Why AI governance needs more than a token effort
Enterprises rushing to deploy large language models are repeating one of the most expensive mistakes of the cloud era – according to Chris Neilon, managing partner at Lightouch Consulting. Without a coherent token strategy, what looks like modest AI experimentation can rapidly become a runaway cost centre – so the AI expert has spelled out what every leader needs to know and do to adapt.
Before worrying about cost, it helps to understand the unit you are being charged for. Large language models do not read words; they read tokens. A token is roughly three-quarters of a word, or about four characters of English text. The sentence you are reading right now contains approximately 30 tokens. Every interaction with an LLM is measured and billed in tokens: every question asked, every document uploaded, every answer generated.

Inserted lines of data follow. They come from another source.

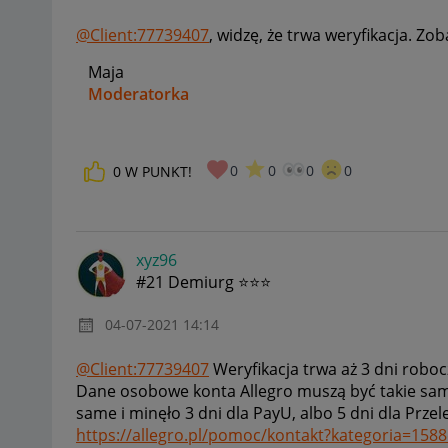
@Client:77739407
, widzę, że trwa weryfikacja. Zo
Maja
Moderatorka
_____________
0
0
0
0
0
W PUNKT!
Daj znać, co myślisz o Allegro Gadane i wypełnij ankietę!
🙂
xyz96
#21 Demiurg ⭐⭐⭐
‎04-07-2021
14:14
@Client:77739407
Weryfikacja trwa aż 3 dni roboc
Dane osobowe konta Allegro muszą być takie same
same i minęło 3 dni dla PayU, albo 5 dni dla Przel
https://allegro.pl/pomoc/kontakt?kategoria=158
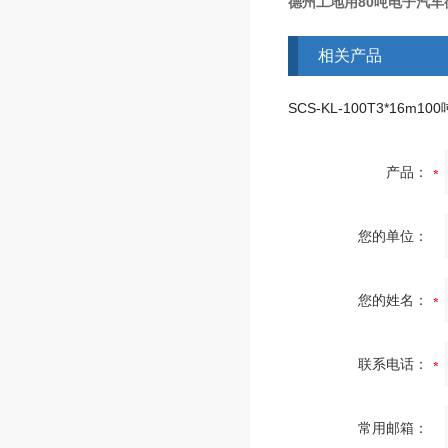
德州工地用80吨电子汽车衡
相关产品
产品：
您的单位：
您的姓名：
联系电话：
常用邮箱：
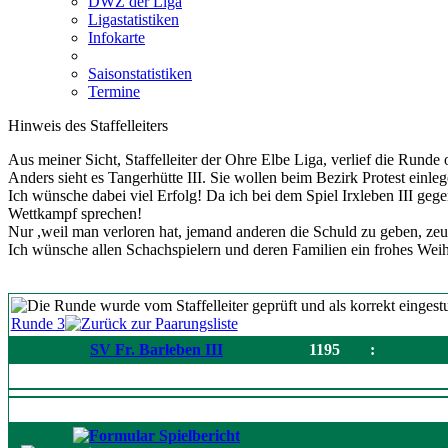
DWZ der Liga
Ligastatistiken
Infokarte
Saisonstatistiken
Termine
Hinweis des Staffelleiters
Aus meiner Sicht, Staffelleiter der Ohre Elbe Liga, verlief die Runde
Anders sieht es Tangerhütte III. Sie wollen beim Bezirk Protest einleg
Ich wünsche dabei viel Erfolg! Da ich bei dem Spiel Irxleben III gege
Wettkampf sprechen!
Nur ,weil man verloren hat, jemand anderen die Schuld zu geben, zeug
Ich wünsche allen Schachspielern und deren Familien ein frohes Weih
Runde 3
SV Fr. Barleben III
1195
:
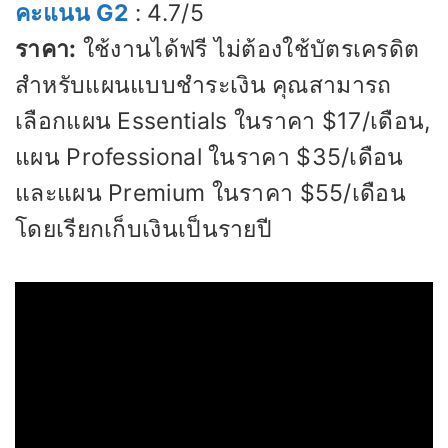
คะแนน G2
: 4.7/5
ราคา:
ใช้งานได้ฟรี ไม่ต้องใช้บัตรเครดิต
สำหรับแผนแบบชำระเงิน คุณสามารถ
เลือกแผน Essentials ในราคา $17/เดือน,
แผน Professional ในราคา $35/เดือน
และแผน Premium ในราคา $55/เดือน
โดยเรียกเก็บเงินเป็นรายปี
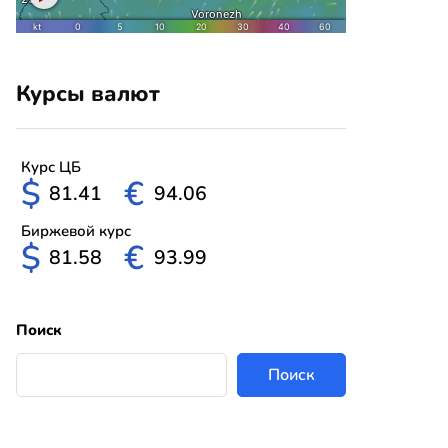
Курсы валют
Курс ЦБ
$
€
81.41
94.06
Биржевой курс
$
€
81.58
93.99
Поиск
Поиск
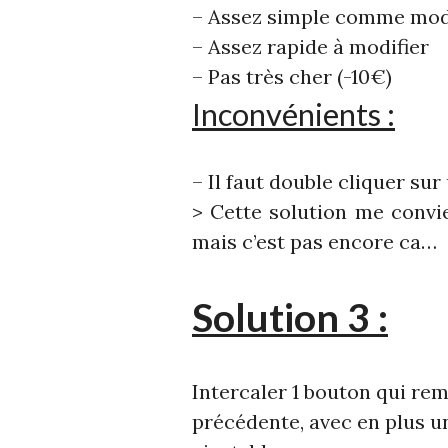
– Assez simple comme mod
– Assez rapide à modifier
– Pas très cher (-10€)
Inconvénients :
– Il faut double cliquer su
> Cette solution me convi
mais c’est pas encore ca…
Solutio
n
3 :
Intercaler 1 bouton qui rem
précédente, avec en plus u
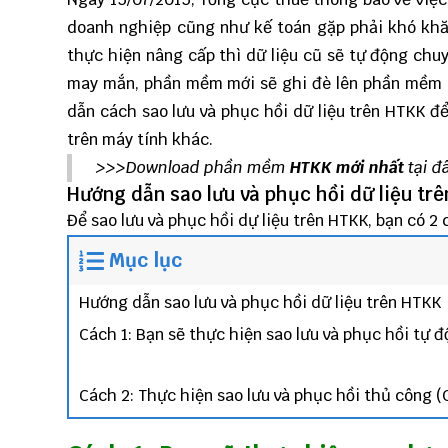
doanh nghiệp cũng như kế toán gặp phải khó khă
thực hiện nâng cấp thì dữ liệu cũ sẽ tự động ch
may mắn, phần mềm mới sẽ ghi đè lên phần mềm cũ 
dẫn cách sao lưu và phục hồi dữ liệu trên HTKK 
trên máy tính khác.
>>>Download phần mềm
HTKK mới nhất
tại đ
Hướng dẫn sao lưu và phục hồi dữ liệu tr
Để sao lưu và phục hồi dự liệu trên HTKK, bạn có 2
Mục lục
Hướng dẫn sao lưu và phục hồi dữ liệu trên HTKK
Cách 1: Bạn sẽ thực hiện sao lưu và phục hồi tự đ
Cách 2: Thực hiện sao lưu và phục hồi thủ công (C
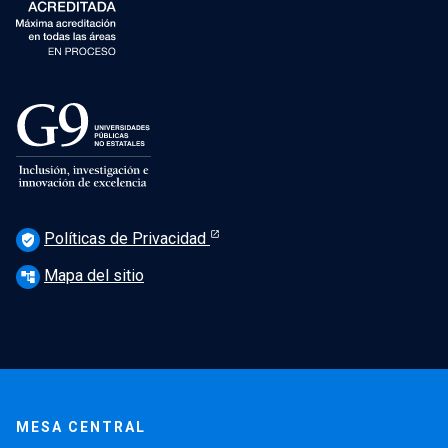
Políticas de Privacidad
verified_user
Mapa del sitio
account_tree
MESA CENTRAL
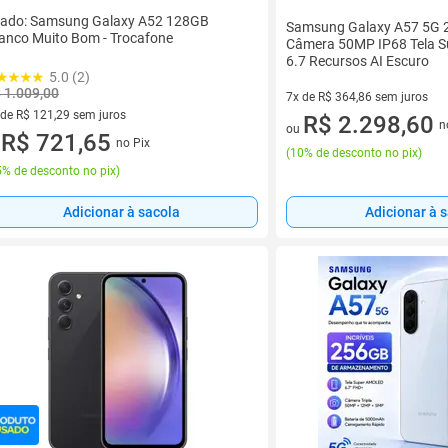
ado: Samsung Galaxy A52 128GB
Samsung Galaxy A57 5G
anco Muito Bom - Trocafone
Câmera 50MP IP68 Tela 
6.7 Recursos AI Escuro
5.0 (2)
 1.009,00
7x de R$ 364,86 sem juros
 de R$ 121,29 sem juros
7 vez de R$ 364,86 sem juros
R$ 2.298,60
n
ou
ez de R$ 121,29 sem juros
R$ 721,65
no Pix
u
(
10% de desconto no pix
)
% de desconto no pix
)
Adicionar à sacola
Adicionar à 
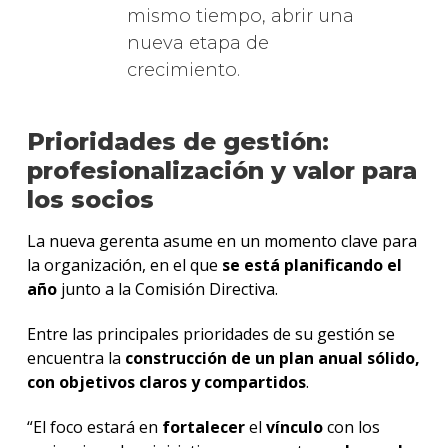
mismo tiempo, abrir una
nueva etapa de
crecimiento.
Prioridades de gestión:
profesionalización y valor para
los socios
La nueva gerenta asume en un momento clave para
la organización, en el que
se está planificando el
año
junto a la Comisión Directiva.
Entre las principales prioridades de su gestión se
encuentra la
construcción de un plan anual sólido,
con objetivos claros y compartidos
.
“El foco estará en
fortalecer
el
vínculo
con los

Critically, tokens are consumed in two directions. Input tokens cover everything sent to the model: the instruction, the background context, the conversation history, any documents or data provided. Output tokens cover the response the model generates. Both are metered. Both add up.
At the scale of a handful of test users this is trivial. At enterprise scale, covering thousands of employees, automated workflows and customer-facing applications, it is material.
A familiar warning
If you were present for the enterprise cloud adoption wave of the 2010s, this dynamic will feel uncomfortably familiar. Teams spun up servers on demand without governance. Nobody asked how much compute a given workload truly needed. Development environments ran around the clock. Storage grew unchecked. The elasticity that made cloud attractive also made overspend dangerously easy, with the bill arriving at the end of the month.
Token consumption follows the same pattern, but with some additional traps unique to LLMs. The most significant is the context window. Unlike a cloud server, which simply idles when not in use, every exchange in a conversation carries the full weight of everything said before it. Each new message re-sends the entire conversation history to the model. A 30-minute employee support session may start with a modest token count, but by the end it is many multiples larger. Scale that across thousands of daily interactions and the arithmetic becomes uncomfortable very quickly.
Add to this: verbose system prompts repeated on every call; retrieval-augmented generation (RAG) pipelines that dump entire documents into context rather than targeted excerpts; automated agents running chains of LLM calls for a single task; and frontier models priced at a significant premium. Without governance, each of these is a slow leak that becomes a flood.
Five principles every organisation should establish
The good news: token costs are highly controllable. The organisations that manage them well share a common set of operating principles.
Measure before you manage
You cannot govern what you cannot see. Establish token logging and attribution from day one, broken down by team, application and use case. Treat token spend as a first-class metric alongside compute, storage and API costs.
Match model to task
Frontier models are powerful, but they are also the most expensive. Not every task warrants them. Summarising a short document, classifying a support ticket, or generating a routine first draft are tasks a smaller, faster, cheaper model can handle perfectly well. Build a model-routing strategy that deploys the right capability at the right cost point.
Treat context as a managed resource
Context is not free. Every token that enters the context window costs money. Establish standards for what should and should not be included. This means precise retrieval over bulk document injection, and disciplined session design over open-ended, ever-growing conversation threads.
Standardise prompt architecture
System prompts, which are the instructions that shape model behaviour, are sent with every call. An unreviewed accumulation of guidance, caveats and examples can inflate a system prompt to thousands of tokens, all of which are charged on every single interaction. Treat prompts as production assets: version-controlled, audited, and regularly trimmed.
Set budgets and build accountability
Token budgets should exist at the enterprise, team, and application level. Where possible, hard limits and automated alerts should be built into your AI infrastructure. Accountability without visibility is ineffective; visibility without accountability is just interesting data.
The strategic imperative
The organisations that capture the most value from AI will not simply be those that adopt it earliest. They will be the ones that adopt it most intelligently, extracting genuine productivity and insight while managing cost with the same discipline they bring to any other significant infrastructure investment.
Tokens are the unit of value exchange with large language models. Right now, most enterprises are spending them without counting them. The window to establish governance before costs become entrenched is open, but it will not stay open indefinitely.